» **SUPPLIED MATERIAL**:

====================

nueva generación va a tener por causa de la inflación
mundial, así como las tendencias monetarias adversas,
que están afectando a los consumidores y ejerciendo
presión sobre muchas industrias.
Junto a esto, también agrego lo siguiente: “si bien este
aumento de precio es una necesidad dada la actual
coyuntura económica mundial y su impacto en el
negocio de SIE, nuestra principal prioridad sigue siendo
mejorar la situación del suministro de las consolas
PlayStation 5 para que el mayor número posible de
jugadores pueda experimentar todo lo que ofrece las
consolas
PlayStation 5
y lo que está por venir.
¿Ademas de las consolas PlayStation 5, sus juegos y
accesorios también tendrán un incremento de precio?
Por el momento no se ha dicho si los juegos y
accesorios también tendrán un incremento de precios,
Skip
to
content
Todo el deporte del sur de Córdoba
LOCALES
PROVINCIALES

====================

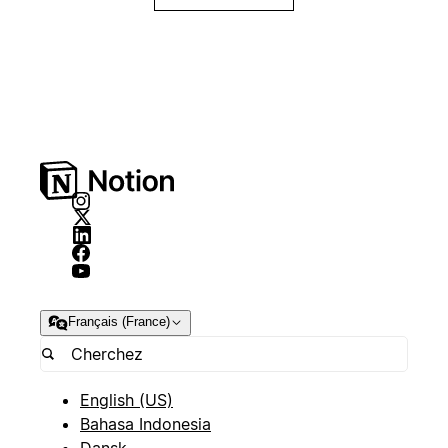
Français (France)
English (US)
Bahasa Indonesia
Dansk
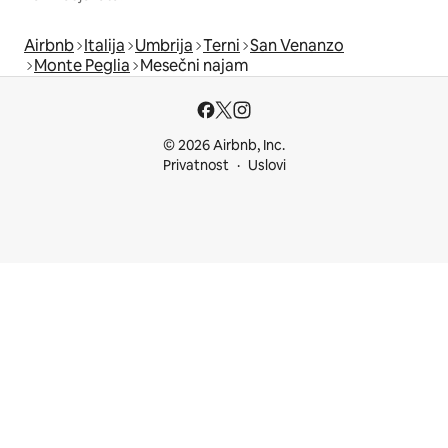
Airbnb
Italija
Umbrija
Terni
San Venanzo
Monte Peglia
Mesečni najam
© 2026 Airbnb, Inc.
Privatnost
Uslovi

====================

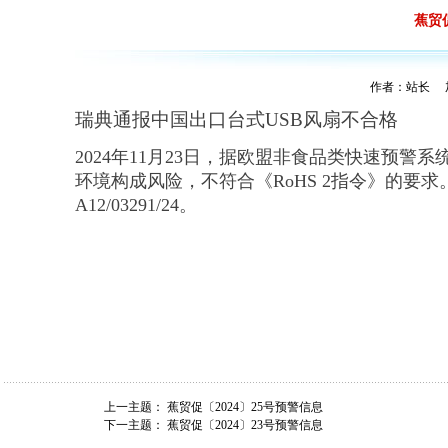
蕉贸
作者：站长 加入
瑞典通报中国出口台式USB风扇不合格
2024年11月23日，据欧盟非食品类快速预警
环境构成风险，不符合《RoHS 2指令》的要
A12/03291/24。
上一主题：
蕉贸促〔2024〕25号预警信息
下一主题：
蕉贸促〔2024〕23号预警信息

====================

» **PROBLEM REQUIREMENTS**: Extract from the data every line where "juegos" shows up.

» **ANSWER TO THIS EXERCISE**:
¿Ademas de las consolas PlayStation 5, sus juegos y
Por el momento no se ha dicho si los juegos y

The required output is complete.